Age of the patient will dictate the number of required doses of the vaccine. Only two doses are required for youth who receive their first dose before their 15th birthday. Three doses are required for people who receive their first dose at age 15 or older. Three doses are also recommended for people with compromised immune systems.
Under the new healthcare law, women of every age are eligible to receive the HPV vaccine without any cost-sharing requirements, when it is provided by an in-network provider.

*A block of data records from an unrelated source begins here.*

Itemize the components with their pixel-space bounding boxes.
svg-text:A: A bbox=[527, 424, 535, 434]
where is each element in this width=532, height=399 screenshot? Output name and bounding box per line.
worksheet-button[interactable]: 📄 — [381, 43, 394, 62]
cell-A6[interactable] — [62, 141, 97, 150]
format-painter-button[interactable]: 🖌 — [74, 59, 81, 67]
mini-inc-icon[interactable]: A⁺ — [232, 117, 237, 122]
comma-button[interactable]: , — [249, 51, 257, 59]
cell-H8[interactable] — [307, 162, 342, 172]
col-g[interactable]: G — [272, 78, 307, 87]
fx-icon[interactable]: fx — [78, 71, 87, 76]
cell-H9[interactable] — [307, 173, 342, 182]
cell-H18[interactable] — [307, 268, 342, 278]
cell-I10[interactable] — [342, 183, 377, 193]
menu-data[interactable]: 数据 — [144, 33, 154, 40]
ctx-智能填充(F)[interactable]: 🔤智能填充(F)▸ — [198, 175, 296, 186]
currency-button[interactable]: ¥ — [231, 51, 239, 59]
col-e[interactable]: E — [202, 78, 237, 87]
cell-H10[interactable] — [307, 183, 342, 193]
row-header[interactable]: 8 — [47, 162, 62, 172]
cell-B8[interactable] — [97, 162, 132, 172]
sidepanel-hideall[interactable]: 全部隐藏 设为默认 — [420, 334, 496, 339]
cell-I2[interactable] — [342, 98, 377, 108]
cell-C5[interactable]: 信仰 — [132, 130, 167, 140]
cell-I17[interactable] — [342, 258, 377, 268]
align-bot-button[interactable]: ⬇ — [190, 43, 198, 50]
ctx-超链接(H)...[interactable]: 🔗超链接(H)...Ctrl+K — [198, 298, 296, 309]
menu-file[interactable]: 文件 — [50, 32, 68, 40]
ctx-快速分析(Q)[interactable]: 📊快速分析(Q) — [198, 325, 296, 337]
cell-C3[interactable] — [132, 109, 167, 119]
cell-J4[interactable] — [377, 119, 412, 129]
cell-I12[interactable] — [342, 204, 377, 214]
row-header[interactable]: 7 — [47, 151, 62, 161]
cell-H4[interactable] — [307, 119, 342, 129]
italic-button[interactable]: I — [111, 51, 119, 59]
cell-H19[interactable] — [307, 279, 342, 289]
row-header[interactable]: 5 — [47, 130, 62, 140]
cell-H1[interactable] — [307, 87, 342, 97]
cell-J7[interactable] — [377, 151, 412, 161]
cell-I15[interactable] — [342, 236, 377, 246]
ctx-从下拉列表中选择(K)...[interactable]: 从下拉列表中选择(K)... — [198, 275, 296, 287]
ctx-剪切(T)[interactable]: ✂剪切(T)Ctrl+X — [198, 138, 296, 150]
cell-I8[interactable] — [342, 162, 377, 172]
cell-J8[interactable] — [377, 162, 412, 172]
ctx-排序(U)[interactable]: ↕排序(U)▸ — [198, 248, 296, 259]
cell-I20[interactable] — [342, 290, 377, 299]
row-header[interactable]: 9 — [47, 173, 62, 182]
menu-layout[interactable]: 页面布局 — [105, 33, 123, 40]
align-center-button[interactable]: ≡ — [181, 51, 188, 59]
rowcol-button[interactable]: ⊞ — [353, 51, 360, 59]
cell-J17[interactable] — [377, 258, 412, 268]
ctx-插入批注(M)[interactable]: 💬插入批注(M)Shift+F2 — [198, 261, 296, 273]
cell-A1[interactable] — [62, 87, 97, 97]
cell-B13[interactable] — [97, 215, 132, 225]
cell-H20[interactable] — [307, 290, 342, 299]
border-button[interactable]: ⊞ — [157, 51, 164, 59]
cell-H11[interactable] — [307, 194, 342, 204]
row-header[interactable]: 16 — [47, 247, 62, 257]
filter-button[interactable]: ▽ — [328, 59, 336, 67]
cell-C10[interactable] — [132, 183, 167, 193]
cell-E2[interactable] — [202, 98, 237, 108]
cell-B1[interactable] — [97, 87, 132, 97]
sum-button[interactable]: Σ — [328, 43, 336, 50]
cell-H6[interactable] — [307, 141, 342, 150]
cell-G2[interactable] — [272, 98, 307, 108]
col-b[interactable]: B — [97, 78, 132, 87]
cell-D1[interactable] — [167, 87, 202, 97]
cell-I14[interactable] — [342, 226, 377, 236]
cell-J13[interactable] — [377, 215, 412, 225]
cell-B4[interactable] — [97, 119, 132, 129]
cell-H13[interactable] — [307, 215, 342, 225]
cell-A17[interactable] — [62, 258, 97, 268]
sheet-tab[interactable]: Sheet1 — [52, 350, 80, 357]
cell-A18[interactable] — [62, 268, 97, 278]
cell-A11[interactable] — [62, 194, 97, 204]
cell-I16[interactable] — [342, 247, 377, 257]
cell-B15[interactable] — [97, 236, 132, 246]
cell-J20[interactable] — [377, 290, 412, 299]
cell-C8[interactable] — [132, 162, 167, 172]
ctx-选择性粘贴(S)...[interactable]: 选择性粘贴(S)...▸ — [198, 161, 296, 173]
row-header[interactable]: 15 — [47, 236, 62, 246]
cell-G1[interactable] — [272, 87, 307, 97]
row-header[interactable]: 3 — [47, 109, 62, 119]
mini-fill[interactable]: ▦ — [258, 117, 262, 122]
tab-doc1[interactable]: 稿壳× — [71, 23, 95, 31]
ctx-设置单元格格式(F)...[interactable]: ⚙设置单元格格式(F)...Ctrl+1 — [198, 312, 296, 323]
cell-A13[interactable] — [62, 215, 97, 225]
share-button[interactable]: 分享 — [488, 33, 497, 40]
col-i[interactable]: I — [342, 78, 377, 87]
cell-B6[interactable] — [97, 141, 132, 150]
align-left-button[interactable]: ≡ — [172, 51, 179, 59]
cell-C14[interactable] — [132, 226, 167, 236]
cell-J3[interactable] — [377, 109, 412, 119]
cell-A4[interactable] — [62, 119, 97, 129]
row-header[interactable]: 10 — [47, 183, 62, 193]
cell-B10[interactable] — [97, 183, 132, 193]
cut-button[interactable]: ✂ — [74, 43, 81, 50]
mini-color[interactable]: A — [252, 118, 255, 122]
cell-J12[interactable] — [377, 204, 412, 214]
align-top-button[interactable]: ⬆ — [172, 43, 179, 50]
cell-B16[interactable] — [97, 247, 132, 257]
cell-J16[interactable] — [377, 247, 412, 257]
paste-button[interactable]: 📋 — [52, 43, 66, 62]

What to Do After an Abnormal Pap Test
When a Pap test shows abnormal results, your doctor will need you to come in for follow-up treatment. Often, a repeat Pap test is done a few weeks or months after the original one, to see if the HPV resolves itself. Remember that HPV often goes away on its own, and that a Pap test can be abnormal without it being cancer.
An abnormal Pap test often means that other tests will be performed to assess the presence of cancer or pre-cancerous cells. These tests could include a colposcopy and a cervical biopsy, such as colposcopic biopsy, endocervical scraping, and/or cone biopsy.
Cervical cancer care has improved a great deal; the current 5-year relative survival rate of localized cervical cancer is 92% (this means that 92 percent of women diagnosed with this cancer are still alive five years later). Concurrent chemoradiation (radiation and chemo given together) is a common treatment for cervical cancer. Cisplatin is a chemo drug that is often given weekly during radiation.
For more information on treatment of cervical cancer, see the resources listed below. The NWHN encourages women to inform themselves and be involved in any treatment decisions.
The NWHN’s Position
The NWHN supports public health approaches that emphasize regular, low-tech screening for all women. We support cervical cancer screening to identify pre-cancerous conditions and timely access to treatment and care, which will prevent cancer from developing. We believe all women should have access to the screening, treatment, and information they need to stay healthy — including Pap tests and/or hrHPV testing and follow-up.
We urge healthcare providers to address the barriers that women face in accessing services, including those caused by poverty, structural and institutional racism, cultural barriers, language, and other factors.
The NWHN also believes the HPV vaccines are an important tool to prevent future HPV infections and cervical cancer, and that no-cost HPV vaccination is critical to ensuring all eligible girls and women who desire the vaccines will have access to them.